Using a smartphone and a paper funnel, researchers from the University of Washington have created a system that can detect fluid in the middle ear, which causes ear infections. According to a new study published by the Science Translational Medicine journal, the smartphone-based machine learning algorithm app can be used to identify pediatric patients with the condition.
Authors of the study said this this system could be a new tool for rural communities and lead to reduced costs.
“Given the ubiquity of smartphones, the system we describe may have clinically relevant applications in developing countries and rural communities where smartphone availability is rapidly growing, in primary care settings as an adjunct to visual otoscopy, or for home screening by parents as a platform to reduce health care cost,” the authors of the study wrote.
Through the smartphone’s speakers, the app sends a “soft acoustic chirp in to the ear canal.” The system then employs a machine learning model that is able to “classify these reflections and predict middle ear fluid status.”
“It’s like tapping a wine glass,” Justin Chan, a doctoral student in the Allen School and first author of the paper, told the University of Washington’s in-house news publication. “Depending on how much liquid is in it, you get different sounds. Using machine learning on these sounds, we can detect the presence of liquid.”
Researchers found that the system was able to detect middle ear fluid with 85% sensitivity and 82% specificity.
The study also found that parents were able to use the system with the same level of accuracy as providers.
HOW IT WAS DONE
Researchers examined the tool among two different cohorts of patients. The first was comprised pediatric patients aged 18 months to 17 years. The second cohort used children under the age of 18 months.
In the first cohort, researchers looked at the ears of 53 patients. Approximately half of the patients were having ear tube surgery, associated with inner ear fluid. The other half were at the hospital for a different non-ear related surgery. A clinician tested patients using both the new system and the commercial acoustics reflectometry hardware. In the second cohort researchers looked at 15 ears of younger children.
In addition to clinicians testing children, 25 non-clinical caregivers and parents used the technology.
WHAT'S THE BACKGROUND
Smartphones paired with an artificial intelligence or machine learning algorithm are becoming a popular way to detect certain conditions. The technology isn’t just used for ears but has also been used in detecting dermatological and ophthalmological conditions as well as other health-related issues.
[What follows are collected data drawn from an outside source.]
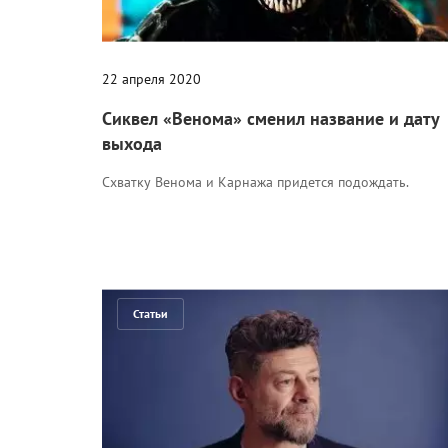
22 апреля 2020
Сиквел «Венома» сменил название и дату
выхода
Схватку Венома и Карнажа придется подождать.
Статьи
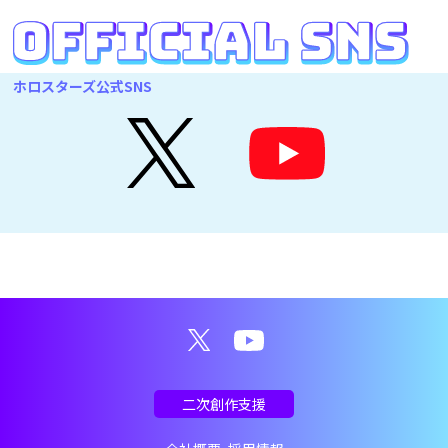
ホロスターズ公式SNS
二次創作支援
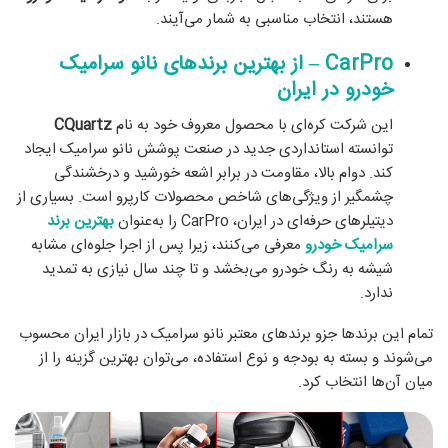
هستند، انتخاب مناسبی به شمار می‌آیند.
CarPro – از بهترین برندهای نانو سرامیک
خودرو در ایران
این شرکت کره‌ای با محصول معروف خود به نام
CQuartz
توانسته استانداردی جدید در صنعت پوشش نانو سرامیک ایجاد
کند. دوام بالا، مقاومت در برابر اشعه خورشید و درخشندگی
چشمگیر از ویژگی‌های شاخص محصولات کارپرو است. بسیاری از
دیتیلرهای حرفه‌ای در ایران، CarPro را به‌عنوان
بهترین برند
سرامیک خودرو
معرفی می‌کنند، زیرا پس از اجرا جلوه‌ای مشابه
شیشه به رنگ خودرو می‌بخشد و تا چند سال نیازی به تمدید
ندارد.
تمام این برندها جزو برندهای معتبر نانو سرامیک در بازار ایران محسوب
می‌شوند و بسته به بودجه و نوع استفاده، می‌توان بهترین گزینه را از
میان آن‌ها انتخاب کرد.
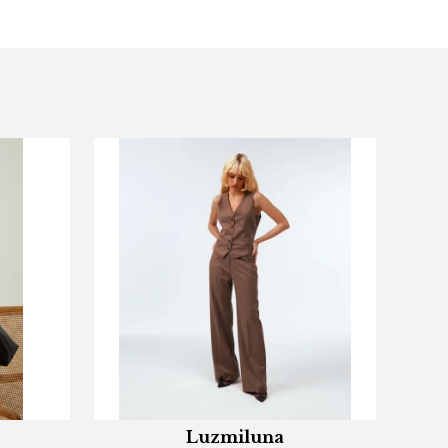
Luzmiluna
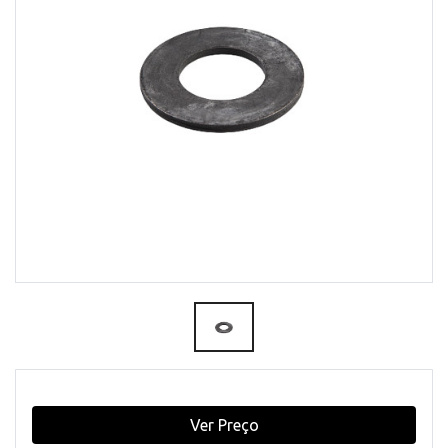
Ver Preço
For example, researchers at the Medras Diabetes Research Foundation determined that a smartphone-based device called Remido ‘Fundus on phone’, along with AI software, had a high sensitivity for detecting diabetic retinopathy and sight-threatening diabetic retinopathy.
Industry players have predicted that AI combined with smartphone technology could be key in helping to detect common conditions.
“We are not going to get to the point where all medical diagnoses are not requiring backup,” Dr. Eric Topol, founder and director of Scripps Research Translational Institute and professor at Scripps Research, said at the GPU Technology Conference in March. “But we may get to a point with certain things like a sore throat or ear infections or a skin rash can be done completely algorithmically — both the diagnosis and the recommendations for treatment.”
ON THE RECORD
“Fluid behind the eardrum is so common in children that there’s a direct need for an accessible and accurate screening tool that can be used at home or in clinical settings,” Dr. Sharat Raju, a surgical resident at UW School of Medicineand coauthor of the study, told the university’s in-house communications team. “If parents could use a piece of hardware they already have to do a quick physical exam that can say ‘Your child most likely doesn’t have ear fluid’ or ‘Your child likely has ear fluid, you should make an appointment with your pediatrician,’ that would be huge.”